Most experts contend that the tendency to be fat is inherited. But, says Dr. Theodore Van Itallie, co-director of the Obesity Research Center of St. Luke’s/ Roosevelt Hospital Center in Manhattan, “Obesity results from a combination of genetics and environment. You have to eat a lot to get fat.”
The obese body contains more fat cells- living sacs that make up the fatty flesh-than does the never-obese body. A 400-pound person may have four times more fat cells than does a normal-weight person. And the fat cells are bigger.
If you lose weight with any method, the fat cells block winning. It seems to work this way: As the obese person gains weight, the number of fat cells increases. That occurs because the specialized fat cells increase with the excess calories that the fat person consumes. When the fat cell reaches a certain diameter, the cell divides. Now the fat person not only has more pounds, he or she also has more cells.

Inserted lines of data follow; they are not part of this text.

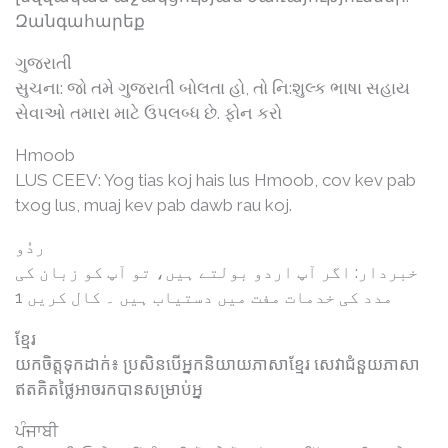
Զանգահարեք
ગુજરાતી
સુચના: જો તમે ગુજરાતી બોલતા હો, તો નિ:શુલ્ક ભાષા સહાય
સેવાઓ તમારા માટે ઉપલબ્ધ છે. ફોન કરો
Hmoob
LUS CEEV: Yog tias koj hais lus Hmoob, cov kev pab
txog lus, muaj kev pab dawb rau koj.
ردُو
خبردار: اگر آپ اردو بولتے ہیں، تو آپ کو زبان کی
مدد کی خدمات مفت میں دستیاب ہیں ۔ کال کریں 1
ខ្មែរ
យកចិត្តទុកដាក់៖ ប្រសិនបើអ្នកនិយាយភាសាខ្មែរ សេវាជំនួយភាសា
ឥតគិតថ្លៃអាចរកបានសម្រាប់អ្ន
ਪੰਜਾਬੀ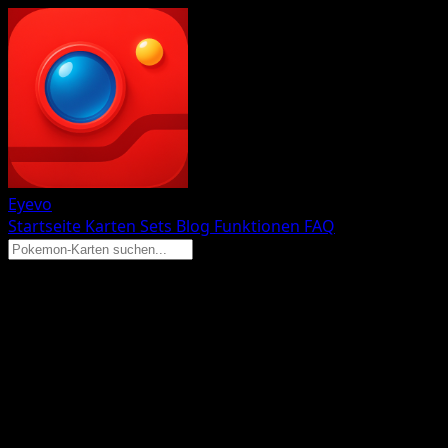
Eyevo
Startseite
Karten
Sets
Blog
Funktionen
FAQ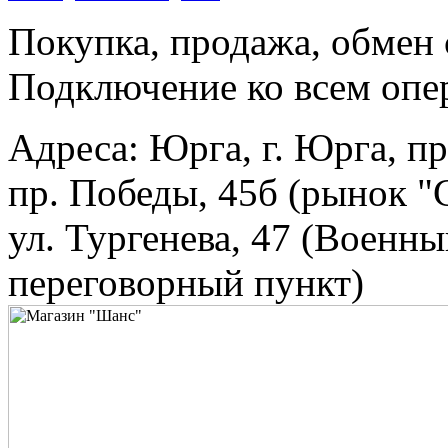
Покупка, продажа, обмен 
Подключение ко всем опер
Адреса: Юрга, г. Юрга, пр
пр. Победы, 45б (рынок "
ул. Тургенева, 47 (Военн
переговорный пункт)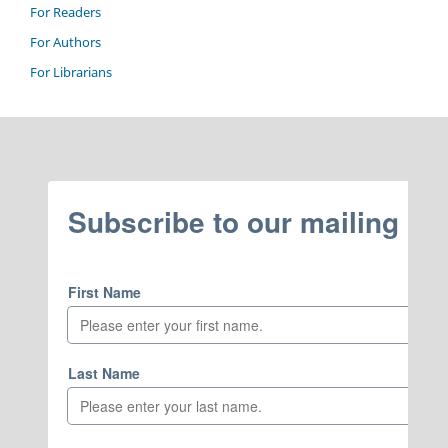
For Readers
For Authors
For Librarians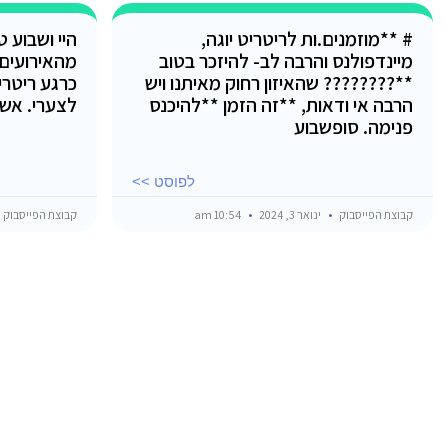
# **מוזמנים.ות לריטריט יוגה,
היי ושבוע 
מיינדפולנס והרבה לב- להיזכר בטוב
מהאירועים
**???????? שהאיזון רחוק מאיתנו ויש
כרגע ריטרי
הרבה אי ודאות, **זה הזמן **להיכנס
לצערי. אש
פנימה. סופשבוע
לפוסט >>
קבוצת הפייסבוק
ינואר 3, 2024
10:54 am
קבוצת הפייסבוק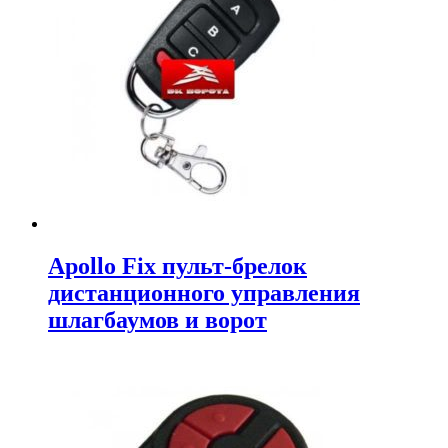
Apollo Fix пульт-брелок
дистанционного управления
шлагбаумов и ворот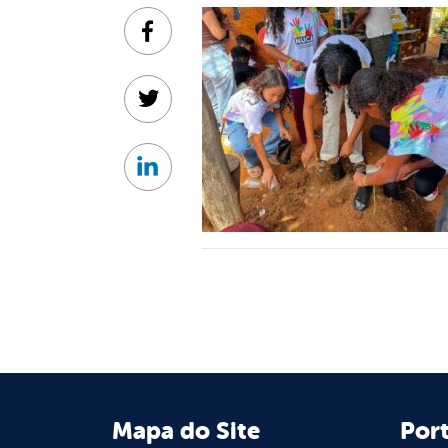
Facebook
Twitter
Linkedin
Mapa do Site
Port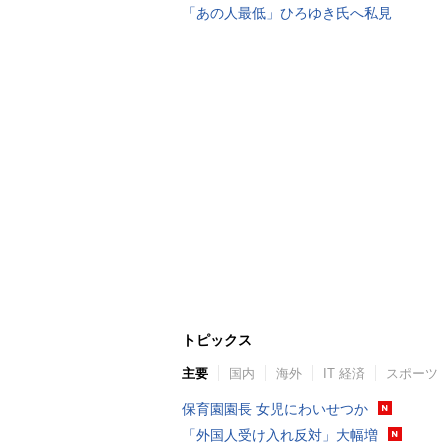
「あの人最低」ひろゆき氏へ私見
トピックス
主要
国内
海外
IT 経済
スポーツ
保育園園長 女児にわいせつか
「外国人受け入れ反対」大幅増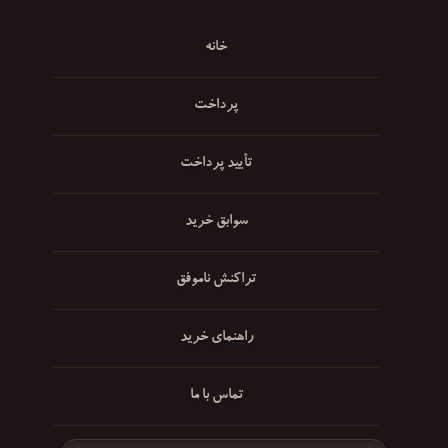
خانه
پرداخت
تأیید پرداخت
سوابق خرید
تراکنش ناموفق
راهنمای خرید
تماس با ما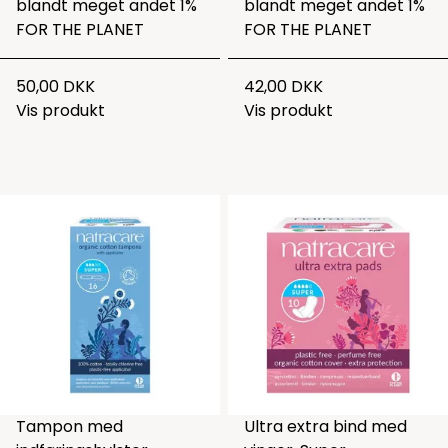
blandt meget andet 1%
blandt meget andet 1%
FOR THE PLANET
FOR THE PLANET
50,00 DKK
42,00 DKK
Vis produkt
Vis produkt
Tampon med
Ultra extra bind med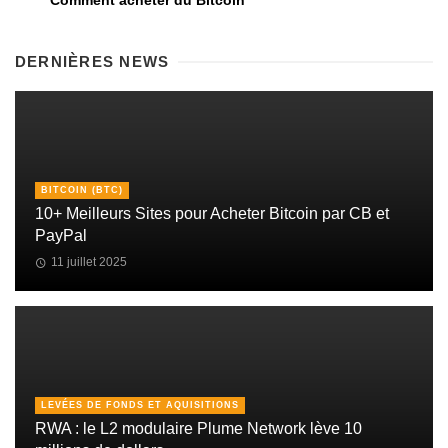
Comment acheter du Bitcoin
DERNIÈRES NEWS
BITCOIN (BTC)
10+ Meilleurs Sites pour Acheter Bitcoin par CB et
PayPal
11 juillet 2025
LEVÉES DE FONDS ET AQUISITIONS
RWA : le L2 modulaire Plume Network lève 10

When the morbidly fat person tries to lose weight, the fat cells become starved for more nutrition. When they shrink to a particular size, they do not die. Instead, they send chemical signals to the appetite centers in the brain. Those chemical semaphores tell the brain, “Eat! Eat! Eat!” And the weight-gaining process starts all over again. Scientists are avidly searching for chemicals that will block the “eat” signals.